Durant toute la cérémonie, qui eût aperçu Farda l’eût crue à une veillée funèbre, plutôt qu’au mariage de sa fille : la mine revêche, les gestes brusques et nerveux, la parole rare et quelquefois inamicale. Plus d’un invité s’était rendu compte de ce comportement qui détonnait avec ce moment de réjouissances. Les apartés et les chuchotements ne manquèrent d’en faire des gorges chaudes. Plus d’un invité avait été surpris de l’attitude excentrique de la mère de la mariée. Nombre d’entre eux étaient sans ignorer qu’entre la mère et la fille les désaccords étaient connus, mais de là à avoir cette attitude, c’était incompréhensible, frôlant même l’enfantillage.

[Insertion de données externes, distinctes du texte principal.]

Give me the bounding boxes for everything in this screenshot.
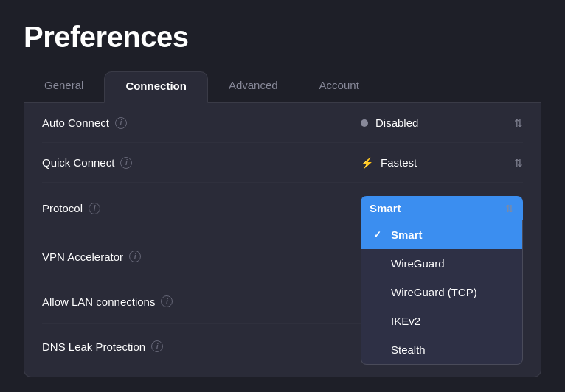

On eût dit une enfant capricieuse qui voulait obstinément qu’on fît cercle autour d’elle et qu’on n’eût d’yeux que pour elle. Farda avait une attitude étrange, envers les personnes qu’elle croisait sur son passage. On avait l’impression qu’elle cherchait querelle à tout le monde, apriori sans la moindre raison : elle rabrouait celle-ci ; elle invectivait celui-là ; au moindre prétexte, elle assenait tel reproche à un autre, quand ce n’était un regard torve ou provocant. Elle était constamment à bougonner, à hausser les épaules ; rien ne semblait être à son gré. Quelquefois, d’une voix de crécelle, elle lançait à la cantonade des propos incongrus, sans queue ni tête. On eût dit que son seul but était d’attirer l’attention sur elle, de se faire remarquer, être le trouble-fête, littéralement. On crut même qu’elle avait fait, en manière d’imitation ostensible et provocante, une grimace inamicale à la mère de son gendre, laquelle avait les yeux qui louchaient un peu.
C’était sa manière tapageuse, frisant le scandale, de faire comprendre, à ceux qui ne le sauraient pas encore, que ce mariage était des plus ridicules qui n’aurait pas dû avoir lieu. Cette femme, dont plusieurs convives savaient déjà qu’elle n’était pas d’un abord facile, semblait ce soir-là comme frappée de démence, tant ses traits étaient tendus, et son regard inamical et quérulent. À n’en point douter, elle avait tous les symptômes de l’hystérie. Mais qui, parmi l’assistance, pouvait faire cesser les agissements de cette personne désagréable, qu’on ménageait au seul motif qu’elle était la mère de la mariée. Les deux seules personnes qui eussent pu mettre le holà à cet état de fait, proche d’une quasi-démence, que désapprouvaient plus d’un convive, c’étaient le mari et la belle-mère. Faïssoil, le mari, évitait, autant que faire se peut, toute espèce de manifestation rassemblant du monde ; il était mal à l’aise dans cette espèce de brouhaha parmi tant d’invités, s’agît-il du mariage de sa propre fille. Il avait assisté au début de la cérémonie par égard pour les mariés et pour plier aux us et coutumes ; puis, ayant satisfait aux règles d’usage, s’en était retourné chez lui, rester au calme. En outre, il avait craint qu’un importun ne profitât de l’ambiance festive, pour l’approcher et lui demander quelque intercession ou il ne savait quel passe-droit. D’ailleurs, Farda se serait-elle laissée aller à pareille inconduite, à ce débordement éhonté, si son mari était resté parmi les convives ? Ce comportement importune, elle ne se le serait pas permis assurément.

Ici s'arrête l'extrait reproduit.